DIRECTIONS FOR THIS TASK: When a line below contains the word "Wagen", it counts toward the total; give that total and nothing besides.

═════ DATA EXCERPTS

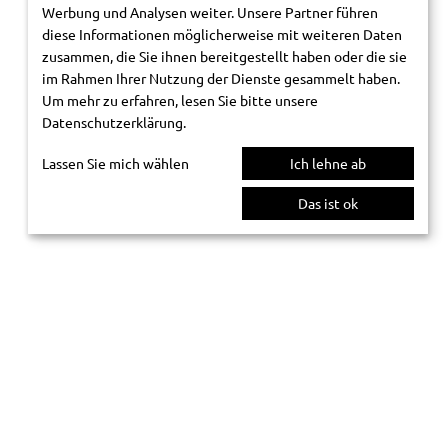
Werbung und Analysen weiter. Unsere Partner führen
diese Informationen möglicherweise mit weiteren Daten
zusammen, die Sie ihnen bereitgestellt haben oder die sie
im Rahmen Ihrer Nutzung der Dienste gesammelt haben.
Um mehr zu erfahren, lesen Sie bitte unsere
Datenschutzerklärung
.
Lassen Sie mich wählen
Ich lehne ab
Das ist ok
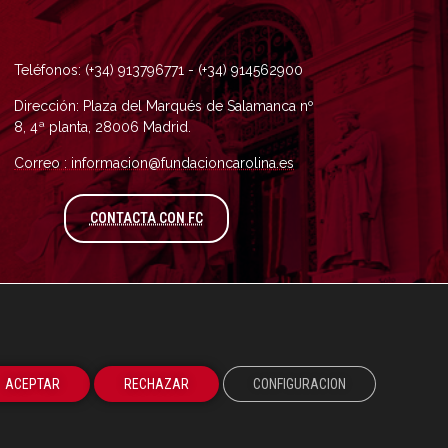
Teléfonos: (+34) 913796771 - (+34) 914562900
Dirección: Plaza del Marqués de Salamanca nº
8, 4ª planta, 28006 Madrid.
Correo : informacion@fundacioncarolina.es
A TRAVÉS DEL FORMULARIO DE CONTAC
CONTACTA CON FC
ACEPTAR
RECHAZAR
CONFIGURACION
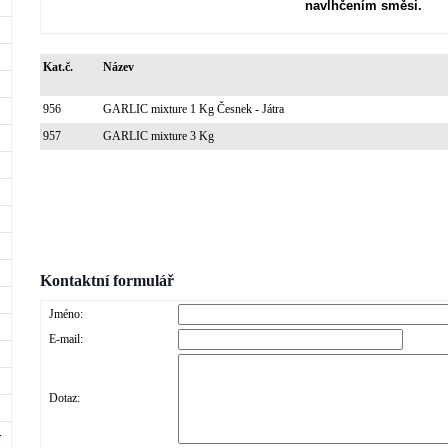
navlhčením směsi.
Kat.č.
Název
956
GARLIC mixture 1 Kg Česnek - Játra
957
GARLIC mixture 3 Kg
Kontaktní formulář
Jméno:
E-mail:
Dotaz:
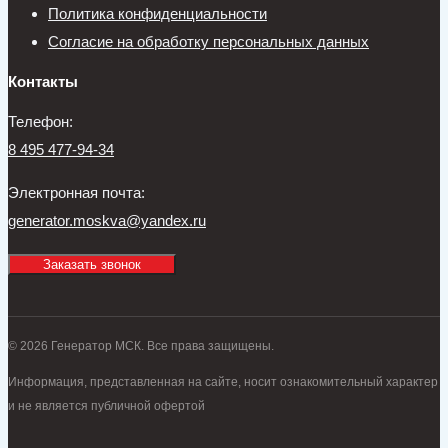
Политика конфиденциальности
Согласие на обработку персональных данных
Контакты
Телефон:
8 495 477-94-34
Электронная почта:
generator.moskva@yandex.ru
Заказать звонок
© 2026 Генератор МСК. Все права защищены.
Информация, представленная на сайте, носит ознакомительный характер
и не является публичной офертой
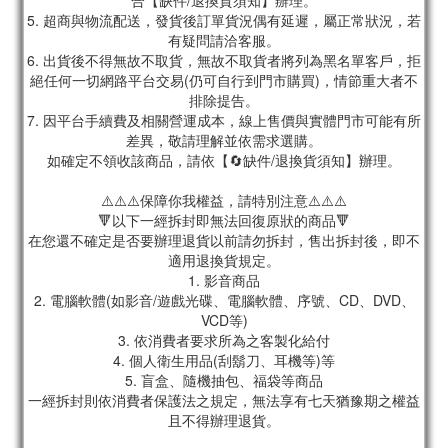
合【缺件/退換貨須知】辦理。
5. 超商與物流配送，發貨後訂單貨況偶有延遲，屬正常狀況，若
有疑問請洽客服。
6. 出貨後不得無故不取貨，無故不取貨者將列為黑名單客戶，拒
絕任何一切網路平台交易(仍可自行到門市購買)，情節重大者不
排除提告。
7. 因平台手續費及相關營運成本，線上售價與實體門市可能有所
差異，敬請理解並依需求選購。
如確定不領收該商品，請依【🔄缺件/退換貨須知】辦理。
⚠️⚠️⚠️保障你我權益，請特別注意⚠️⚠️⚠️
🔻以下一經拆封即無法回復原狀的商品🔻
在您還不確定是否要辦理退貨以前請勿拆封，售出拆封後，即不
適用退換貨規定。
1. 影音商品
2. 電腦軟體(如影音/遊戲光碟、電腦軟體、序號、CD、DVD、
VCD等)
3. 依消費者要求所為之客製化給付
4. 個人衛生用品(刮鬍刀、耳機等)等
5. 盲盒、隨機抽包、福袋等商品
一經拆封則依消費者保護法之規定，無法享有七天猶豫期之權益
且不得辦理退貨。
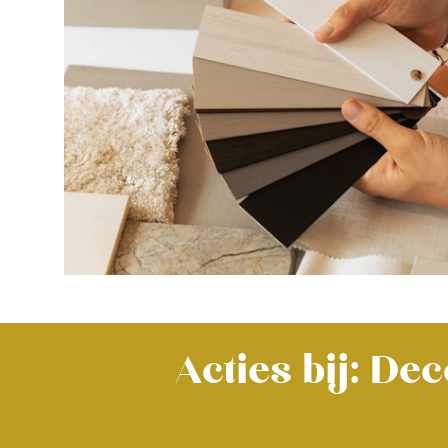
Acties bij: D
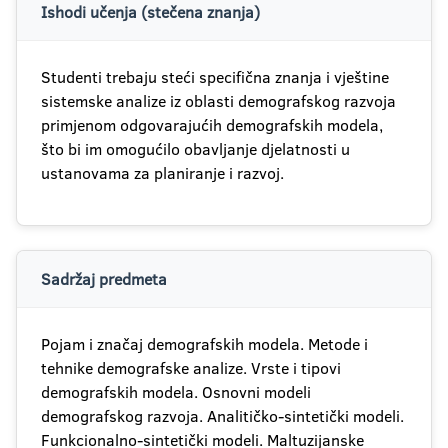
Ishodi učenja (stečena znanja)
Studenti trebaju steći specifična znanja i vještine
sistemske analize iz oblasti demografskog razvoja
primjenom odgovarajućih demografskih modela,
što bi im omogućilo obavljanje djelatnosti u
ustanovama za planiranje i razvoj.
Sadržaj predmeta
Pojam i značaj demografskih modela. Metode i
tehnike demografske analize. Vrste i tipovi
demografskih modela. Osnovni modeli
demografskog razvoja. Analitičko-sintetički modeli.
Funkcionalno-sintetički modeli. Maltuzijanske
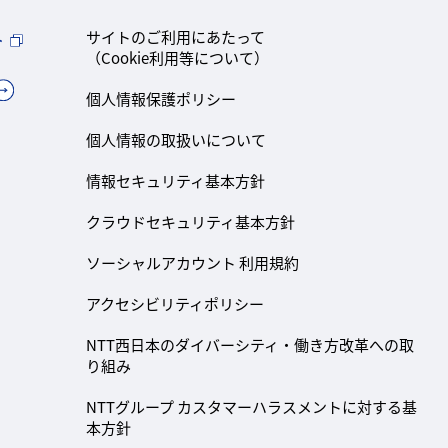
ト
サイトのご利用にあたって
（Cookie利用等について）
個人情報保護ポリシー
個人情報の取扱いについて
情報セキュリティ基本方針
クラウドセキュリティ基本方針
ソーシャルアカウント 利用規約
アクセシビリティポリシー
NTT西日本のダイバーシティ・働き方改革への取
り組み
NTTグループ カスタマーハラスメントに対する基
本方針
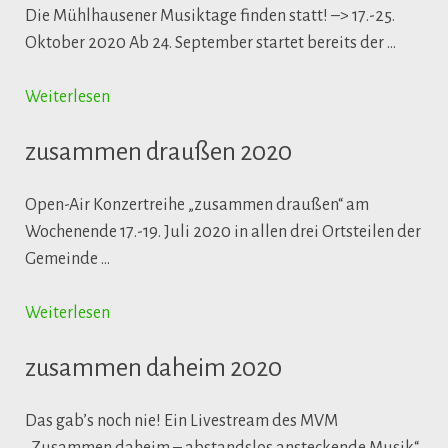
Die Mühlhausener Musiktage finden statt! –> 17.-25.
Oktober 2020 Ab 24. September startet bereits der …
Weiterlesen
zusammen draußen 2020
Open-Air Konzertreihe „zusammen draußen“ am
Wochenende 17.-19. Juli 2020 in allen drei Ortsteilen der
Gemeinde …
Weiterlesen
zusammen daheim 2020
Das gab’s noch nie! Ein Livestream des MVM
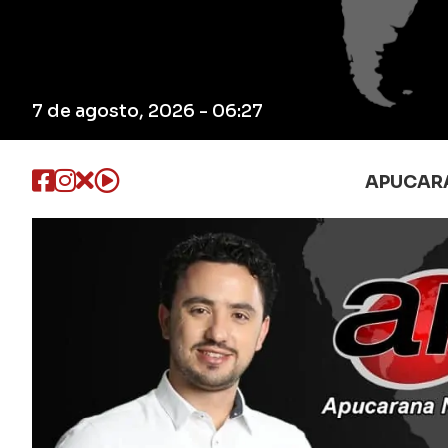
7 de agosto, 2026 - 06:27
APUCAR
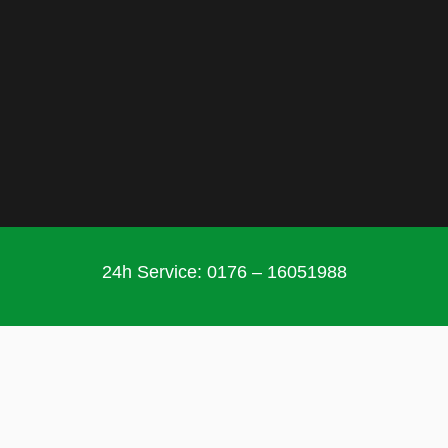
24h Service: 0176 – 16051988
Wichtige Information für
unsere Kunden
Wir möchten ausdrücklich darauf hinweisen,
dass wir vor Ort keine eigene Niederlassung
betreiben. Stattdessen bieten wir unsere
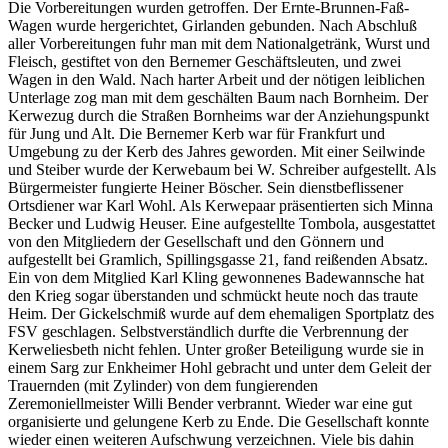
Die Vorbereitungen wurden getroffen. Der Ernte-Brunnen-Faß-
Wagen wurde hergerichtet, Girlanden gebunden. Nach Abschluß
aller Vorbereitungen fuhr man mit dem Nationalgetränk, Wurst und
Fleisch, gestiftet von den Bernemer Geschäftsleuten, und zwei
Wagen in den Wald. Nach harter Arbeit und der nötigen leiblichen
Unterlage zog man mit dem geschälten Baum nach Bornheim. Der
Kerwezug durch die Straßen Bornheims war der Anziehungspunkt
für Jung und Alt. Die Bernemer Kerb war für Frankfurt und
Umgebung zu der Kerb des Jahres geworden. Mit einer Seilwinde
und Steiber wurde der Kerwebaum bei W. Schreiber aufgestellt. Als
Bürgermeister fungierte Heiner Böscher. Sein dienstbeflissener
Ortsdiener war Karl Wohl. Als Kerwepaar präsentierten sich Minna
Becker und Ludwig Heuser. Eine aufgestellte Tombola, ausgestattet
von den Mitgliedern der Gesellschaft und den Gönnern und
aufgestellt bei Gramlich, Spillingsgasse 21, fand reißenden Absatz.
Ein von dem Mitglied Karl Kling gewonnenes Badewannsche hat
den Krieg sogar überstanden und schmückt heute noch das traute
Heim. Der Gickelschmiß wurde auf dem ehemaligen Sportplatz des
FSV geschlagen. Selbstverständlich durfte die Verbrennung der
Kerweliesbeth nicht fehlen. Unter großer Beteiligung wurde sie in
einem Sarg zur Enkheimer Hohl gebracht und unter dem Geleit der
Trauernden (mit Zylinder) von dem fungierenden
Zeremoniellmeister Willi Bender verbrannt. Wieder war eine gut
organisierte und gelungene Kerb zu Ende. Die Gesellschaft konnte
wieder einen weiteren Aufschwung verzeichnen. Viele bis dahin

══════════

TASK RESULT: 2